# Need battery advice....just bought a 16KW generator



## TxGypsy (Nov 23, 2006)

I just bought a generac 16 KW propane generator. I'll be using it to power the shop and using solar panels to power the house. I'll be using the generator to top up the battery bank while it's running. No sense in wasting fuel. My question to ya'll is in 3 parts.

1. How many batteries would you recommend I start out with? I know there are sizing sheets but I don't really fit any of them. I won't be using as much as a conventional house would. I will have a small, very energy efficient house with as many gas appliances as possible. I'd like to start out with the minimum number of batteries and add to them until I find what is right for me. What would you suggest as the minimum?

2. From my research it looks like sealed gel batteries are the way to go. I have found one place that has a 12 volt 90 amp gel battery for $169.95 with free shipping(lol....I know the shipping isn't free...it's figured in). Is this a good deal? Can you recommend a better deal?

3. How would you hook up the batteries to the generator to keep them charging while the generator is running? I know I will need a volt regulator. My 'significant other' says that you should just plug in a 110 battery charger to the generator and charge the battery bank that way. Doesn't make sense to me....plug the charger into the interter so that the charger can turn AC back into DC. Kind of one of those....here's your sign type things. Any links you could send my way with scematics would be appreciate. I tend to get that deer in the headlight look when I start reading about all the technical aspects. Pictures are good! Thanks!

PS.....I'm really hoping that the solar panels will keep the battery bank topped up and this won't even be a problem.


----------



## Ed_Stanton (Dec 28, 2004)

I'm not sure that I understand your needs, but I'd think that you either need to do an electrical needs audit (how much power you need your batteries to provide to power the things in your house for how long), or you need to provide a financial budget? There are too many options as to how many batteries you can use and their costs. Is your inverter 12 volt, 24 volt or 48 volt? Does your inverter have a charge controller installed as part of it? What brand of inverter do you have, just out of interest?

You cannot simply plug a 110 v battery charger connected to your batteries and then into your generator. It doesn't quite work that way. Also, YOU MUST have a seperate charge controller (than as part of the inverter) coming from your solar panels to your batteries. So to use the generator and the solar panels connected to the batteries, you'll need 2 seperate charge controllers, one of which can be part of the inverter. 

So, along with batteries, you'll need a solar charge controller, a generator charge controller/inverter sized to how your batteries are to be configured 12v, 24, 48v. You'll also need a DC disconnect box, an AC disconnect box, correct sized cables and you'll need to wire the batteries to each other correctly as in series, parallel or a combo of both to meet your needs. Also, you could do with a meter, such as some charge controllers provide, or get a seperate meter, such as the Tri-metric. Otherwise, you'll have a tougher time figuring out the state of charge and discharge of your batteries.

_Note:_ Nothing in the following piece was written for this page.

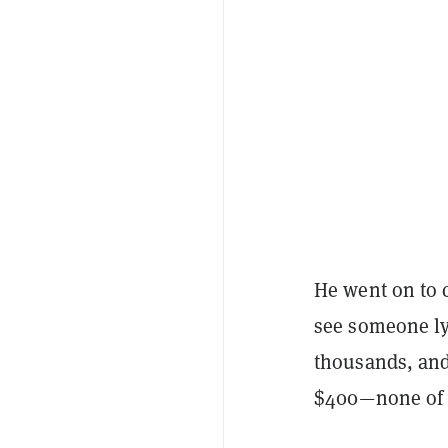
He went on to cr
see someone lyi
thousands, and
$400—none of w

Please see other battery / generator threads in this forum for links to further info to explore, but without an energy budget or financial budget, it's pretty hard to advise you. www.homepower.com is an excellent site and magazine for you to explore and perhaps subscribe to. Your library may have the magazines too.

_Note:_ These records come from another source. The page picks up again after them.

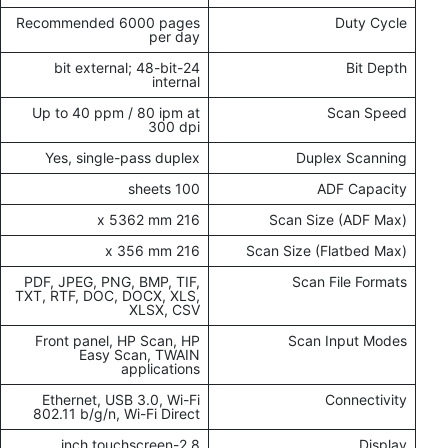
Recommended 6000 pages
Duty Cycle
per day
24-bit external; 48-bit
Bit Depth
internal
Up to 40 ppm / 80 ipm at
Scan Speed
300 dpi
Yes, single-pass duplex
Duplex Scanning
100 sheets
ADF Capacity
216 x 5362 mm
Scan Size (ADF Max)
216 x 356 mm
Scan Size (Flatbed Max)
PDF, JPEG, PNG, BMP, TIF,
Scan File Formats
TXT, RTF, DOC, DOCX, XLS,
XLSX, CSV
Front panel, HP Scan, HP
Scan Input Modes
Easy Scan, TWAIN
applications
Ethernet, USB 3.0, Wi-Fi
Connectivity
802.11 b/g/n, Wi-Fi Direct
2.8-inch touchscreen
Display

To me it seems like an awful waste of energy to power lights via gas when you have a HUGE 16 KW generator and also solar panels that can provide power to as few or as many batteries as you can afford. At minimum, a few, lets say 4-6 or as many as 12, 6 volt lead acid deeps cycle batteries about $80 each, plus a used 24 volt inverter / charge controller, such as the Trace 2424SW or 3624SW or their DW series, and a Trace C40 charge controller for your solar panels, a DC disconnect box to run between your batteries and the inverter can all be found for pretty low costs used these days, and could be a good basic combination to power compact flourescent lights and a few other things for a few days to a week between charges and would be more economical and safer perhaps than burning propane lights? Get fewer batteries say 4 if you run your generator more often anyway and can keep the batteries topped up. But overall you'll need more than just batteries and you can't use a 110 v battery charger, so the initial set up cost is going to be probably more than you expect.

Sealed gel cell batteries are not ideal for home applications and more problematic for maintenance but they can work. They are also more expensive. From what I've read, I would not recommend them to you. A single 220 Amp Hour 6 volt deep cycle battery costs only $80-90, vs. the $169 for your 90 AH gel cell. Much more capacity for a lot less money.


----------



## Jim-mi (May 15, 2002)

Mr Stanton has a lot of good words there.

With all due respect, you need to sit down with a system designer to put the BOS (ballance of system) componets together for you.
In the long run you will be far better off doing so.


----------



## Explorer (Dec 2, 2003)

Be very careful with Gel cell as the charging voltage is lower. My local dealer said Interstate no longer makes Gel cell as they explode when charged with to high a voltage and amps also need to be limited (charge rate).


----------